Los paisajes de postal que visten el ambiente a lo largo y ancho de la República también son la inspiración para muchos de los arquitectos e interioristas al momento de crear una obra habitacional.

Colores, ritmos, cultura, espacios, olores, todo puede conjuntarse cuando se trata de renovar, intervenir o generar una residencia, lo importante es hacerla parte de ese entorno y que proyecte, a su forma, la rica herencia arquitectónica del País.

Ya sea en el Estado de México, Yucatán, Querétaro, Quintana Roo o en la Capital, el trabajo al interior y exterior de estos proyectos de vivienda privada explora las diferentes vertientes de lo tradicional y lo contemporáneo.

Grandes áreas de convivencia, sitios iluminados, expresiones cromáticas únicas y esa mezcla de artesanía con modernismo le dan su carácter particular y su sello distintivo a lo hecho en México.

MÉXICO D.F.

Seduce con sus acabados

Departamento P-901

Ciudad de México

ALAN RAHMANE

Elegancia, calidez y amplitud son algunas de las sensaciones que predominan en el interiorismo de un departamento ubicado en Bosques de las Lomas. Su diseño, realizado por el arquitecto Alan Rahmane, fusiona los acabados, la iluminación y el mobiliario de manera que se comunican visualmente y se complementan.

La idea de este proyecto, según describió el creativo, fue generar espacios a través de bloques que sugirieran las diferentes áreas sin que necesariamente se delimitaran al 100 por ciento. Por medio de las dimensiones y los materiales que tiene cada uno de estos elementos, se crea armonía en el departamento.

Por ejemplo, los bloques de piedra caliza gris son áreas privadas, como los vestidores, y el de madera de nogal sugiere un espacio semipúblico, que es la cocina.

Así, materiales como vidrio, concreto y acero generan ambientes sofisticados y sobrios que se unen con las envidiables panorámicas con las que cuenta el departamento.

En las áreas públicas se utilizó mármol, pero, para lograr un balance visual, se emplearon también toques de madera. Estas zonas funcionan como una sola, y, a través de una oficina en la que prevalece el vidrio, se señaló visualmente el antecomedor, el cual requería un ambiente más íntimo y privado.

Una de las intenciones del diseño fue transmitir calidez desde el primer momento, razón por la cual los muros y plafones del acceso se forraron con madera.

MATICES QUE DAN VIDA

Una gama de tonalidades que va del blanco al negro dio vida al interiorismo. Esta sobria neutralidad se matizó con toques de nogal, a través de los cuales se equilibra el espacio.

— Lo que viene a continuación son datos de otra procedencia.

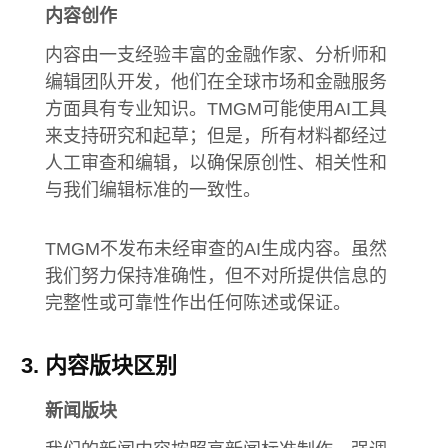
内容创作
内容由一支经验丰富的金融作家、分析师和
编辑团队开发，他们在全球市场和金融服务
方面具有专业知识。TMGM可能使用AI工具
来支持研究和起草；但是，所有材料都经过
人工审查和编辑，以确保原创性、相关性和
与我们编辑标准的一致性。
TMGM不发布未经审查的AI生成内容。虽然
我们努力保持准确性，但不对所提供信息的
完整性或可靠性作出任何陈述或保证。
内容版块区别
新闻版块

El blanco genera amplitud; por eso todo el piso lleva un mármol griego blanco con vetas que van de gris a negro. El gris de la piedra caliza da la sensación de un elemento sólido, monolítico y resistente. Para contrarrestar estos dos materiales, Rahmane utilizó el negro en algunos muebles fijos.

El área de la biblioteca luce como una celosía que recibe los libros, y son éstos los encargados de darle un toque de color al ambiente.

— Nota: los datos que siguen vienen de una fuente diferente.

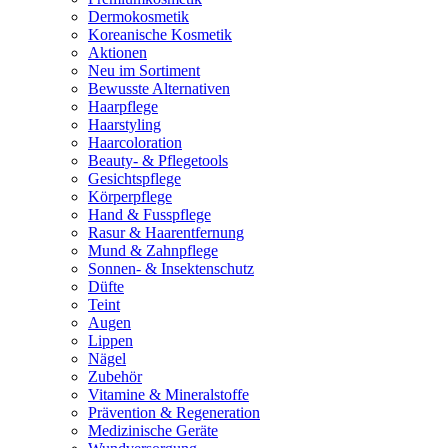
Dermokosmetik
Koreanische Kosmetik
Aktionen
Neu im Sortiment
Bewusste Alternativen
Haarpflege
Haarstyling
Haarcoloration
Beauty- & Pflegetools
Gesichtspflege
Körperpflege
Hand & Fusspflege
Rasur & Haarentfernung
Mund & Zahnpflege
Sonnen- & Insektenschutz
Düfte
Teint
Augen
Lippen
Nägel
Zubehör
Vitamine & Mineralstoffe
Prävention & Regeneration
Medizinische Geräte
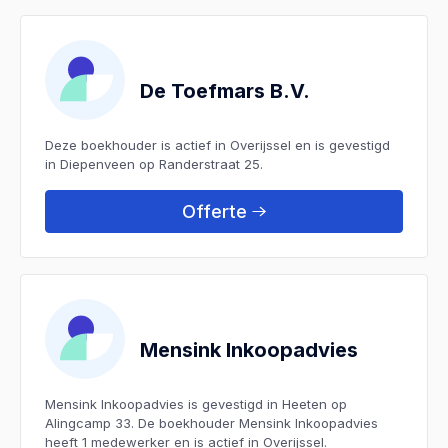
De Toefmars B.V.
Deze boekhouder is actief in Overijssel en is gevestigd
in Diepenveen op Randerstraat 25.
Offerte
Mensink Inkoopadvies
Mensink Inkoopadvies is gevestigd in Heeten op
Alingcamp 33. De boekhouder Mensink Inkoopadvies
heeft 1 medewerker en is actief in Overijssel.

El mobiliario destaca por sus trazos limpios y sutiles, pues, a decir del creativo, estas piezas deben formar parte del proyecto, pero no competir con la esencia del lugar. En ellos predominan acabados en mármol, madera, vidrio, aluminio, piel y telas de algodón.

La luminotecnia del lugar se planteó de forma indirecta por medio de cajillos y los mismos bloques, que funcionan como lámparas. De esta manera, los espacios se iluminan sin que sea evidente de dónde proviene la luz.

La cocina, por ejemplo, se mantuvo con la losa original, y, mediante un plafón de madera de nogal, se crea una lámpara que alumbra y enriquece toda la zona.

Fotos Cortesía: Craft Arquitectos

MÉXICO D.F.

De lo retro a la modernidad

Casa en el Pedregal

Ciudad de México

JUAN CARLOS BAUMGARTNER

En uno de los terrenos del Pedregal cubierto por roca volcánica, se encuentra una casa de los años 50. Este inmueble, que mide 650 metros cuadrados, fue remodelado por el arquitecto mexicano Juan Carlos Baumgartner.

Aunque la estructura original de la obra estaba bien resuelta, fue necesario mover muros y ampliar pasillos. Incluso, como parte de la intervención, se modificó la escalera abarrocada de la entrada y se adaptó una volada que se liga directamente con el acceso principal.

Al ingresar al vestíbulo, que se divide en dos niveles, se aprecia la fluidez visual entre la sala y el comedor. Sobre los muros de estos espacios se colgaron pinturas de arte abstracto con técnica de acrílico sobre tela.

El uso de sillas y sillones diseñados por creativos como Le Corbusier, Mies Van de Rohe y Charles y Ray Eames le imprime un carácter elegante a las superficies públicas.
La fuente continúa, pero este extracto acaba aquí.